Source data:

↓↓↓

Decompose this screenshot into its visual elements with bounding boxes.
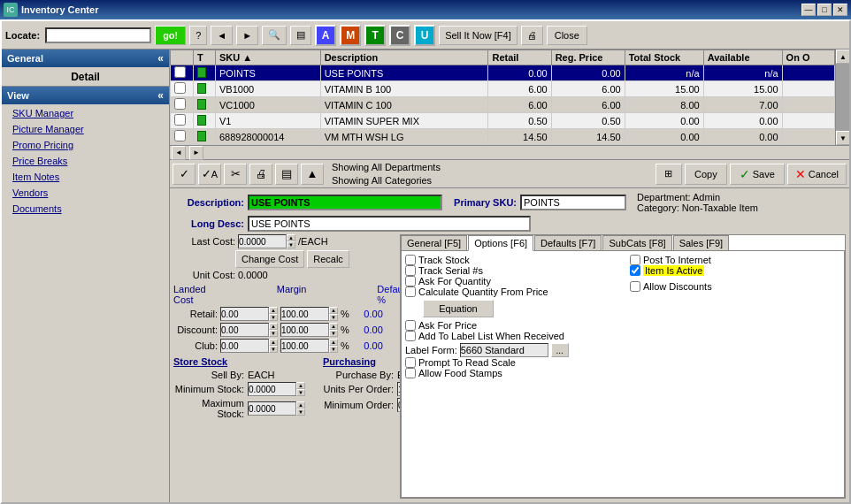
discount-margin-up[interactable]: ▲ bbox=[329, 323, 338, 330]
m-button[interactable]: M bbox=[340, 25, 361, 46]
post-internet-checkbox[interactable] bbox=[630, 255, 640, 265]
min-stock-up[interactable]: ▲ bbox=[296, 382, 305, 389]
add-label-checkbox[interactable] bbox=[405, 331, 416, 341]
row-checkbox-3[interactable] bbox=[174, 114, 186, 126]
table-row[interactable]: 688928000014 VM MTH WSH LG 14.50 14.50 0… bbox=[171, 129, 835, 145]
retail-margin-input[interactable] bbox=[280, 307, 329, 321]
scroll-up-button[interactable]: ▲ bbox=[836, 50, 849, 64]
help-button[interactable]: ? bbox=[189, 26, 207, 45]
club-margin-input[interactable] bbox=[280, 339, 329, 353]
row-checkbox-0[interactable] bbox=[174, 66, 186, 78]
table-row[interactable]: POINTS USE POINTS 0.00 0.00 n/a n/a bbox=[171, 65, 835, 81]
sidebar-item-documents[interactable]: Documents bbox=[2, 201, 169, 217]
min-stock-input[interactable] bbox=[248, 382, 296, 396]
description-input[interactable] bbox=[248, 195, 442, 210]
discount-margin-down[interactable]: ▼ bbox=[329, 330, 338, 337]
close-button[interactable]: Close bbox=[547, 26, 587, 45]
discount-val-down[interactable]: ▼ bbox=[269, 330, 278, 337]
sidebar-item-price-breaks[interactable]: Price Breaks bbox=[2, 153, 169, 169]
table-row[interactable]: V1 VITAMIN SUPER MIX 0.50 0.50 0.00 0.00 bbox=[171, 113, 835, 129]
t-button[interactable]: T bbox=[364, 25, 386, 46]
retail-val-input[interactable] bbox=[220, 307, 269, 321]
row-checkbox-4[interactable] bbox=[174, 130, 186, 141]
scroll-track[interactable] bbox=[836, 64, 849, 131]
last-cost-down[interactable]: ▼ bbox=[287, 241, 295, 248]
club-val-input[interactable] bbox=[220, 339, 269, 353]
sidebar-item-item-notes[interactable]: Item Notes bbox=[2, 169, 169, 185]
hscroll-right-button[interactable]: ► bbox=[189, 146, 203, 160]
col-stock-header[interactable]: Total Stock bbox=[625, 50, 703, 65]
sidebar-item-promo-pricing[interactable]: Promo Pricing bbox=[2, 137, 169, 153]
upload-button[interactable]: ▲ bbox=[301, 164, 324, 185]
calc-qty-checkbox[interactable] bbox=[405, 286, 416, 297]
col-ono-header[interactable]: On O bbox=[782, 50, 834, 65]
retail-val-down[interactable]: ▼ bbox=[269, 314, 278, 321]
last-cost-input[interactable] bbox=[238, 234, 287, 248]
u-button[interactable]: U bbox=[414, 25, 435, 46]
maximize-button[interactable]: □ bbox=[817, 4, 832, 16]
equation-button[interactable]: Equation bbox=[423, 300, 494, 317]
club-margin-up[interactable]: ▲ bbox=[329, 339, 338, 346]
col-sku-header[interactable]: SKU ▲ bbox=[216, 50, 321, 65]
long-desc-input[interactable] bbox=[248, 216, 531, 232]
max-stock-input[interactable] bbox=[248, 401, 296, 416]
copy-button[interactable]: Copy bbox=[685, 164, 727, 185]
max-stock-down[interactable]: ▼ bbox=[296, 409, 305, 416]
layout-button[interactable]: ▤ bbox=[275, 164, 298, 185]
max-stock-up[interactable]: ▲ bbox=[296, 401, 305, 409]
row-checkbox-1[interactable] bbox=[174, 82, 186, 94]
sidebar-item-sku-manager[interactable]: SKU Manager bbox=[2, 105, 169, 121]
item-active-checkbox[interactable] bbox=[630, 265, 640, 276]
retail-val-up[interactable]: ▲ bbox=[269, 307, 278, 314]
sidebar-item-vendors[interactable]: Vendors bbox=[2, 185, 169, 201]
forward-button[interactable]: ► bbox=[236, 26, 258, 45]
minimize-button[interactable]: — bbox=[801, 4, 816, 16]
col-reg-header[interactable]: Reg. Price bbox=[551, 50, 625, 65]
table-vscroll[interactable]: ▲ ▼ bbox=[835, 50, 849, 145]
grid-view-button[interactable]: ⊞ bbox=[656, 164, 682, 185]
tab-options[interactable]: Options [F6] bbox=[468, 235, 533, 251]
label-form-input[interactable] bbox=[460, 343, 548, 357]
ask-price-checkbox[interactable] bbox=[405, 320, 416, 331]
go-button[interactable]: go! bbox=[155, 26, 186, 45]
sell-it-now-button[interactable]: Sell It Now [F4] bbox=[439, 26, 518, 45]
club-margin-down[interactable]: ▼ bbox=[329, 346, 338, 353]
track-stock-checkbox[interactable] bbox=[405, 255, 416, 265]
col-desc-header[interactable]: Description bbox=[320, 50, 488, 65]
col-avail-header[interactable]: Available bbox=[703, 50, 782, 65]
locate-input[interactable] bbox=[45, 27, 151, 43]
a-button[interactable]: A bbox=[315, 25, 336, 46]
save-button[interactable]: ✓ Save bbox=[730, 164, 785, 185]
search-button[interactable]: 🔍 bbox=[262, 26, 287, 45]
allow-food-checkbox[interactable] bbox=[405, 368, 416, 378]
hscroll-left-button[interactable]: ◄ bbox=[172, 146, 186, 160]
allow-discounts-checkbox[interactable] bbox=[630, 281, 640, 292]
c-button[interactable]: C bbox=[389, 25, 410, 46]
min-stock-down[interactable]: ▼ bbox=[296, 389, 305, 396]
prompt-scale-checkbox[interactable] bbox=[405, 357, 416, 368]
track-serial-checkbox[interactable] bbox=[405, 265, 416, 276]
discount-val-input[interactable] bbox=[220, 323, 269, 337]
col-retail-header[interactable]: Retail bbox=[488, 50, 551, 65]
ask-quantity-checkbox[interactable] bbox=[405, 276, 416, 286]
checkmark-a-button[interactable]: ✓A bbox=[198, 164, 221, 185]
retail-margin-down[interactable]: ▼ bbox=[329, 314, 338, 321]
club-val-up[interactable]: ▲ bbox=[269, 339, 278, 346]
primary-sku-input[interactable] bbox=[520, 195, 626, 210]
tab-sales[interactable]: Sales [F9] bbox=[673, 235, 730, 250]
last-cost-up[interactable]: ▲ bbox=[287, 234, 295, 241]
label-form-browse-button[interactable]: ... bbox=[551, 343, 569, 357]
tab-subcats[interactable]: SubCats [F8] bbox=[602, 235, 671, 250]
change-cost-button[interactable]: Change Cost bbox=[235, 250, 304, 268]
table-row[interactable]: VC1000 VITAMIN C 100 6.00 6.00 8.00 7.00 bbox=[171, 97, 835, 113]
recalc-button[interactable]: Recalc bbox=[307, 250, 349, 268]
discount-val-up[interactable]: ▲ bbox=[269, 323, 278, 330]
view-section[interactable]: View « bbox=[2, 87, 169, 104]
back-button[interactable]: ◄ bbox=[211, 26, 233, 45]
club-val-down[interactable]: ▼ bbox=[269, 346, 278, 353]
table-hscroll[interactable]: ◄ ► bbox=[170, 145, 849, 159]
retail-margin-up[interactable]: ▲ bbox=[329, 307, 338, 314]
scroll-down-button[interactable]: ▼ bbox=[836, 131, 849, 145]
tab-general[interactable]: General [F5] bbox=[401, 235, 467, 250]
checkmark-button[interactable]: ✓ bbox=[172, 164, 196, 185]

↑↑↑

What is required: Each line of the entries where the string "checkmark" occurs should be shown.

Solution for this exercise:
checkmark-a-button[interactable]: ✓A bbox=[198, 164, 221, 185]
checkmark-button[interactable]: ✓ bbox=[172, 164, 196, 185]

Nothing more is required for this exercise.